WHAT IS BEING ASKED: Transcribe exactly the line that contains "Particulier" and every line after it to the end of the entries, and nothing more.

EXTRACTED ENTRIES:

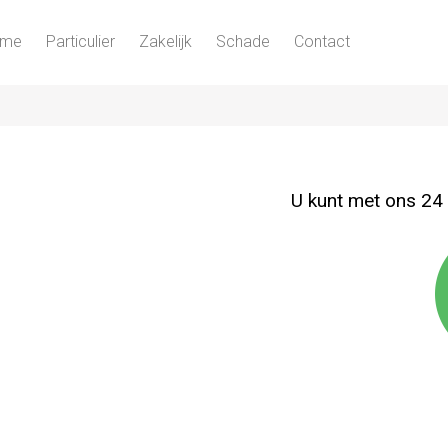
ome
Particulier
Zakelijk
Schade
Contact
U kunt met ons 2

WRITTEN ANSWER:
Particulier
Zakelijk
Schade
Contact
U kunt met ons 2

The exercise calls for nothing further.